What is being asked – The lines to reproduce from the material below are those from the one containing "حوكمة الشركات الكويتي" through the one containing "أكاديمية سعد العبدالله", both included; write them out exactly and add nothing.
----- Data supplied
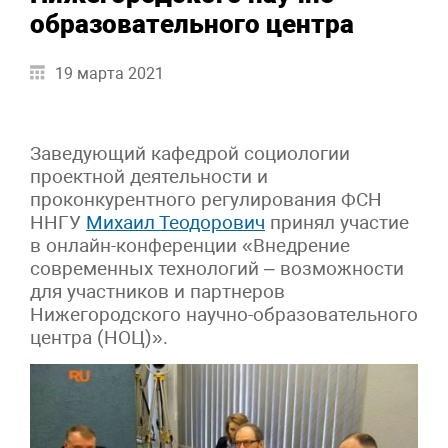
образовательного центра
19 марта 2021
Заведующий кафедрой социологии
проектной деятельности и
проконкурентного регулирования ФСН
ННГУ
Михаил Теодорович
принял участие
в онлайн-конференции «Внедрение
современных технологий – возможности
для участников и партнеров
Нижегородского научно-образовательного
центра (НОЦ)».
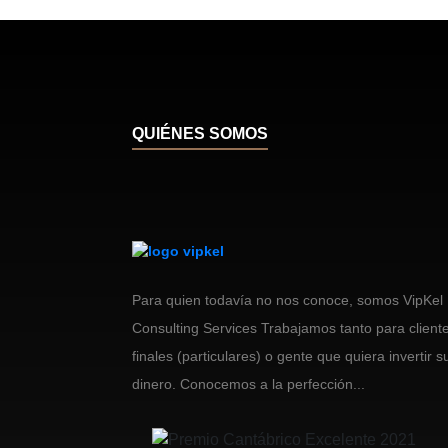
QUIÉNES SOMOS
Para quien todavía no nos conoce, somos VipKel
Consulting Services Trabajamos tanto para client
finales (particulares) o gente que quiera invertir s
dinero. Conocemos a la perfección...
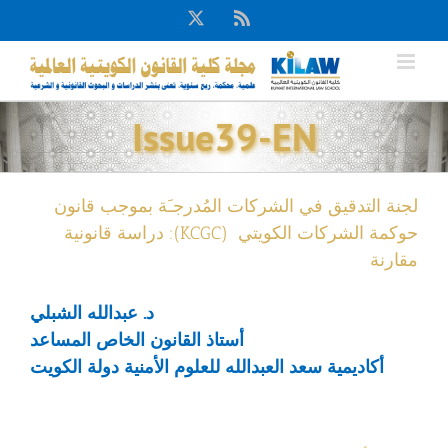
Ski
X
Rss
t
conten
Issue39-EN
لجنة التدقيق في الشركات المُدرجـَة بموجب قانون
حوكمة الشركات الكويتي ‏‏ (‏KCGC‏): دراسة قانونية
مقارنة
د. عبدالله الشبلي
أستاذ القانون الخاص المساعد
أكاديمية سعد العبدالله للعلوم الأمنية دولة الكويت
----------
----- Data supplied
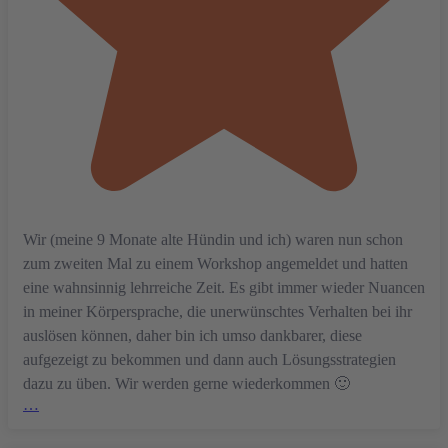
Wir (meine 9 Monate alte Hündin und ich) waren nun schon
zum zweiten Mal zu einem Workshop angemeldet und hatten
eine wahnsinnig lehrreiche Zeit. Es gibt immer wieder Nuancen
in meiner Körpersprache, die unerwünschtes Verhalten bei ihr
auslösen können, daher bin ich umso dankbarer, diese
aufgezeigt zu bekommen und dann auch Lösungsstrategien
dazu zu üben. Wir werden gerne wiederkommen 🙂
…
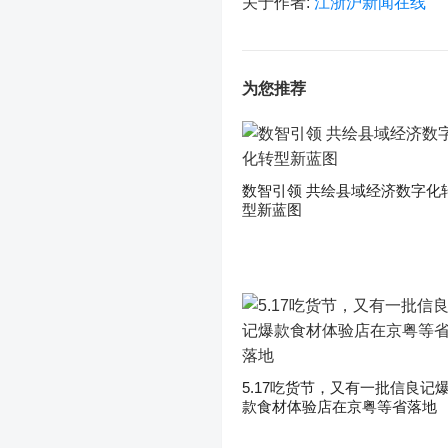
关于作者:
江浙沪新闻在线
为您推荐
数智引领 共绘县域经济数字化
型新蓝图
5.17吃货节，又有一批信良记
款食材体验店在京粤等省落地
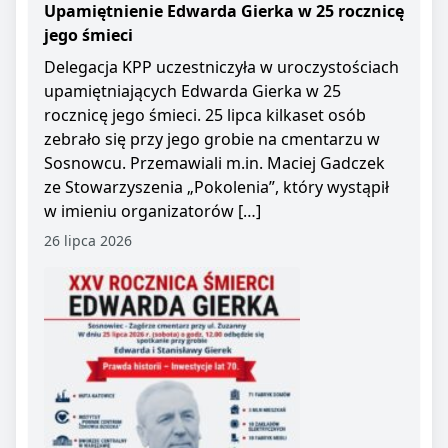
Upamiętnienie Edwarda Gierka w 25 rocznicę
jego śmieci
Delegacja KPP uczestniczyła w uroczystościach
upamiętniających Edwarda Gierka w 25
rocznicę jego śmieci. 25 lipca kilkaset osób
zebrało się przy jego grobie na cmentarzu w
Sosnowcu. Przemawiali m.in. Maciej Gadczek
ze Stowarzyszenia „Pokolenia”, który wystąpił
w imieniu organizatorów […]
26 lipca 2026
----------
Written solution –
حوكمة الشركات الكويتي ‏‏ (‏KCGC‏): دراسة قانونية
مقارنة
د. عبدالله الشبلي
أستاذ القانون الخاص المساعد
أكاديمية سعد العبدالله للعلوم الأمنية دولة الكويت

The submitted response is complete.